Мистер Митчелл начал устраивать эти поединки несколько лет назад, чтобы продемонстрировать боксерский талант нескольких мальчиков и свой собственный тренерский, но с тех пор это переросло в бизнес. Билеты стоили три доллара и раскупались в считаные дни. Так происходило не потому, что улучшалось качество боев. Напротив, оно становилось хуже. Никто не хотел смотреть на искусный танец двух борцов легкого веса, изящно двигающих плечиками и бросающихся в умопомрачительные любовные объятия. Зрители хотели видеть двух качков с покатыми плечами, стоящих нос к носу и превращающих друг друга в месиво. Они хотели видеть кровь. Они хотели видеть боль.

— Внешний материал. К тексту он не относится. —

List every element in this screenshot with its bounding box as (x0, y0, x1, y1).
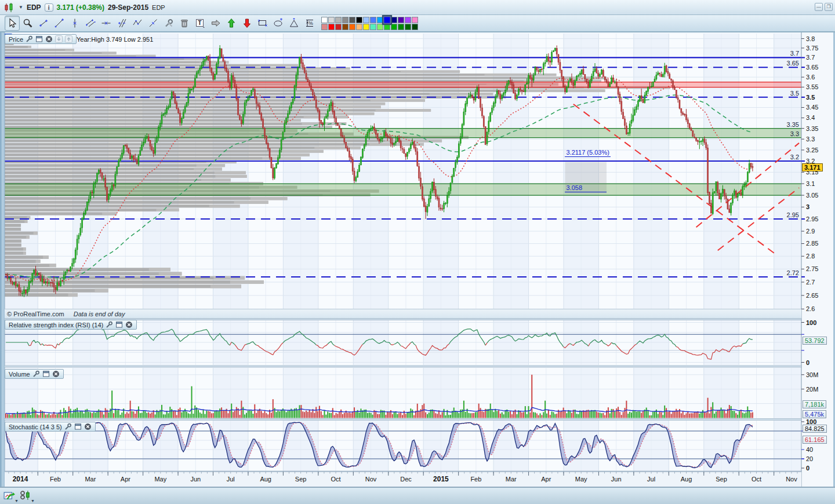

Мистер Митчелл давал им это. Поединки превратились в уличные драки. Он сочетал самые тяжелые случаи, которые мог найти, и сильно не беспокоился вопросами веса и роста. Несовпадения в этих параметрах могли быть просто куда более забавны. Ты ничего не мог с собой поделать, но было интересно смотреть на то, как переваливающийся толстячок Балл Слэттер – известный как Дурачок Блэддер – защищает свои обширные границы от злобы брутального карлика типа Хаффа. Стиль был здесь не важен. Толпа жаждала действа, и лучшее действо вечера случалось в драках озлобленных врагов.

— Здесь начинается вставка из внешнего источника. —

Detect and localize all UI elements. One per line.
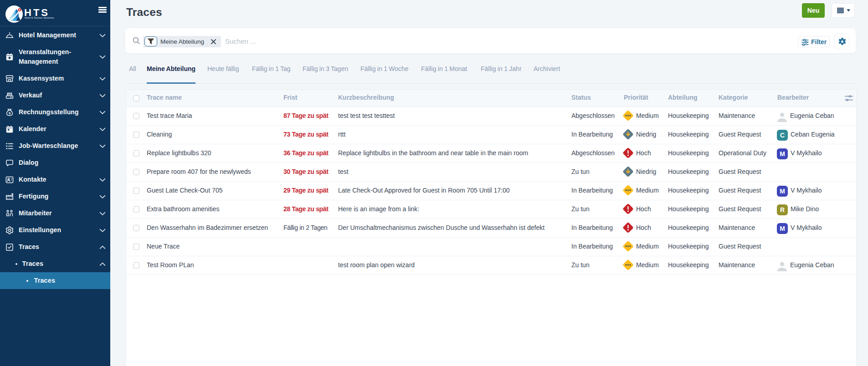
svg-text:$: $ [9,111,11,115]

Эти кровавые драки шли последними. Мистер Митчелл объявлял их, чтобы поднять температуру в спортзале. Он напоминал борцам, что они связаны честью, для того чтобы не поубивать друг друга от злости. Большинство из ребят не были в действительности врагами. Возможно, они беспощадно дразнили друг друга, как я и Артур, или испытывали мускулы друг друга в столовой, или просто им случалось вспылить в неподходящий момент. Единственное, что было у них общего, что им не повезло и их поймал мистер Митчелл.

Мистер Митчелл наточил глаз на таких драчунов и, когда находил парочку, похожую на кандидатов для подобного поединка, подписывал их в тот же миг. Не было никакой разницы, насколько категорическим было их несогласие или сколько времени оставалось до следующего турнира. Нам с Артуром повезло: надо было подождать всего три недели. В его списке были мальчики, которые ждали с сентября и у которых возникли бы проблемы, если бы они только припомнили, чем может стать для них этот поединок. Но ни один из них никогда не отказывался драться – это было невозможно. Недруги сохраняли свою враждебность так долго, как было нужно, и когда наступало время, они дрались как и должны были драться, злобно, с ненавистью, как будто хотели счистить друг друга с поверхности земли.